**Requirement**. Your job is to return every line of the listing holding the string "close".

**Supplied records**.

------------------------------------------------------------

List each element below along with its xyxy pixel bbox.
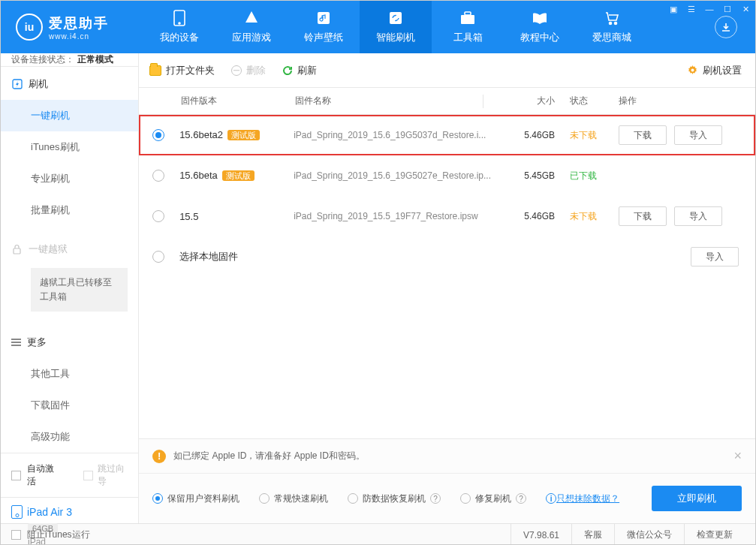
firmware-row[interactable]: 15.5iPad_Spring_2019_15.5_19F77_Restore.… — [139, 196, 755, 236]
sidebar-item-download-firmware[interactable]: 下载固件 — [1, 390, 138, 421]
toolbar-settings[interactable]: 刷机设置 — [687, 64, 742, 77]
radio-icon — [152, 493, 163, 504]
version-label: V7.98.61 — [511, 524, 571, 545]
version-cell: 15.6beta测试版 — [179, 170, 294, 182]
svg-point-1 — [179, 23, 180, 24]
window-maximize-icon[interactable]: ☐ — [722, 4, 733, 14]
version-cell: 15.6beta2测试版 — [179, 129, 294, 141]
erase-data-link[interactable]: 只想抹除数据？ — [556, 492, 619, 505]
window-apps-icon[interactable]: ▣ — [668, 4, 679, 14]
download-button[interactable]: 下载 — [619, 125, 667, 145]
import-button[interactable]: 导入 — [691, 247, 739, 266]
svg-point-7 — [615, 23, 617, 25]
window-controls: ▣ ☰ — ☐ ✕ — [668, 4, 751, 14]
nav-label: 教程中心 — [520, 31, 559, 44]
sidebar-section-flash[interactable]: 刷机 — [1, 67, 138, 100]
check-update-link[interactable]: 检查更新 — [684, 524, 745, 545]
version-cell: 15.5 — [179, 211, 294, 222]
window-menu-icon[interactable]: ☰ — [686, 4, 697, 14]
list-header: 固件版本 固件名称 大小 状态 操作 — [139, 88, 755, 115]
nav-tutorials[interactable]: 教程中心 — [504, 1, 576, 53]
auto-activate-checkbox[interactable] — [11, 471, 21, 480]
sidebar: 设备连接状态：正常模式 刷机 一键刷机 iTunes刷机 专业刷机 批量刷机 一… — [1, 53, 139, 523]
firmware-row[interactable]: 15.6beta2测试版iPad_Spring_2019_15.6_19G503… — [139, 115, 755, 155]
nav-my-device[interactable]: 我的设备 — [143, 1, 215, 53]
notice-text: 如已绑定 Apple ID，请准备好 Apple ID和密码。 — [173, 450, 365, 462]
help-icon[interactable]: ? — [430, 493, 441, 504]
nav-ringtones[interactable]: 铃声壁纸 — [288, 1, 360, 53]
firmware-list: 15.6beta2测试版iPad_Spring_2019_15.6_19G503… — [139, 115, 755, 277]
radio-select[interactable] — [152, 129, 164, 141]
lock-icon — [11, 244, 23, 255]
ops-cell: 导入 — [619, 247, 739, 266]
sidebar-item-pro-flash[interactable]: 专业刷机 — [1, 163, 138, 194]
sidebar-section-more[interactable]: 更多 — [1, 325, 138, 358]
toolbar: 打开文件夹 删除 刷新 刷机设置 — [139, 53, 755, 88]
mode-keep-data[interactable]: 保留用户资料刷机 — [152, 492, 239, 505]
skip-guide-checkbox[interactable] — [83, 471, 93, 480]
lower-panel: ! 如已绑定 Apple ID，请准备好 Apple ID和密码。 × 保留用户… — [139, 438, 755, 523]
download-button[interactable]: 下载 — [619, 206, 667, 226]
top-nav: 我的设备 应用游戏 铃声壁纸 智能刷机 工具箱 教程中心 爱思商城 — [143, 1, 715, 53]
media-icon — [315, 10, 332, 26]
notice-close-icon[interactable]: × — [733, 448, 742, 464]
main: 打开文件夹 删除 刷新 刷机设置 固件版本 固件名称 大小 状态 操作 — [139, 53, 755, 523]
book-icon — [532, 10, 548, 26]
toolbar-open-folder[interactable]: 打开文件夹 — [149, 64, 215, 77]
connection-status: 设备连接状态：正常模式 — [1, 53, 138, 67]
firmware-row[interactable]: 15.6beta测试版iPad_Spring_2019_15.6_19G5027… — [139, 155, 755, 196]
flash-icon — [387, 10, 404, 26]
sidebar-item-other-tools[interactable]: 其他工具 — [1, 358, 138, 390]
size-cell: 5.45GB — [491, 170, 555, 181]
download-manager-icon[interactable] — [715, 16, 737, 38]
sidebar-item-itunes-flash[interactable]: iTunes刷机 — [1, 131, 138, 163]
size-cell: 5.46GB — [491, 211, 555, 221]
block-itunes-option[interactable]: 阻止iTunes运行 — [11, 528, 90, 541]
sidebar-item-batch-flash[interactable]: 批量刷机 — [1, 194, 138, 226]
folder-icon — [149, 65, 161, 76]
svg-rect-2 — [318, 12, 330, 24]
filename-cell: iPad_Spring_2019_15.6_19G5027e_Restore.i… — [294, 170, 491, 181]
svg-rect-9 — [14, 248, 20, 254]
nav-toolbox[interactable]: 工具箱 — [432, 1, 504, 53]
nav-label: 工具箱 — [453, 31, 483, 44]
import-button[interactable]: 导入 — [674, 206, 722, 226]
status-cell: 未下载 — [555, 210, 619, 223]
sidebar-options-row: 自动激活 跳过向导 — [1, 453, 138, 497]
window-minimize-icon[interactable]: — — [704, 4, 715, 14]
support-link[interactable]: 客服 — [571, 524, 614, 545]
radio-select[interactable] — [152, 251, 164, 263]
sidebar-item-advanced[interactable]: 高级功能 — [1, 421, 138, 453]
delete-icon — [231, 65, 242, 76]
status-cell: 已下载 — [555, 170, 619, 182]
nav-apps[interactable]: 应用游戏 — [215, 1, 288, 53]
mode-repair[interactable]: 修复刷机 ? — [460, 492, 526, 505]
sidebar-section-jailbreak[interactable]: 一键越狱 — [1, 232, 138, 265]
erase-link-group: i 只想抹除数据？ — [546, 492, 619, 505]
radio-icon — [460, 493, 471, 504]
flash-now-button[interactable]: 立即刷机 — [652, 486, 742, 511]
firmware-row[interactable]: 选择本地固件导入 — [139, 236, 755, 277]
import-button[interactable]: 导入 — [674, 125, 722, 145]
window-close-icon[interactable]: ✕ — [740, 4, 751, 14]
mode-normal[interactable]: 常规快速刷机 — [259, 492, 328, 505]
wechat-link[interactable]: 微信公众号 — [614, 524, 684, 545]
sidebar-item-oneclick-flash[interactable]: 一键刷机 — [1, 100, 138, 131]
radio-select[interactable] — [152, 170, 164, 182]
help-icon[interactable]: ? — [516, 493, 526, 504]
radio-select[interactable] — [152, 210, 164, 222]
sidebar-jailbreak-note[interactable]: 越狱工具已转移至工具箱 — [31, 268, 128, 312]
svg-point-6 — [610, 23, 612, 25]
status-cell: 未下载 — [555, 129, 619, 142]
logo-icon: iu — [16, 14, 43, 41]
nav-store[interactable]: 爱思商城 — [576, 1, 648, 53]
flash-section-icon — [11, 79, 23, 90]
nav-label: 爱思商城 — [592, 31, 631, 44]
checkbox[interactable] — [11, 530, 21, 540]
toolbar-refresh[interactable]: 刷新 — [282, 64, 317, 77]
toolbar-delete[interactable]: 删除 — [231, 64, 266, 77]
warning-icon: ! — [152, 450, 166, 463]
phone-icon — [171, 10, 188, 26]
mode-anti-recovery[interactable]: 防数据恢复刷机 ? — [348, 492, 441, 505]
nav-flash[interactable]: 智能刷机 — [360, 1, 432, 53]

------------------------------------------------------------

**Finished task**.
notice-close-icon[interactable]: × — [733, 448, 742, 464]
window-close-icon[interactable]: ✕ — [740, 4, 751, 14]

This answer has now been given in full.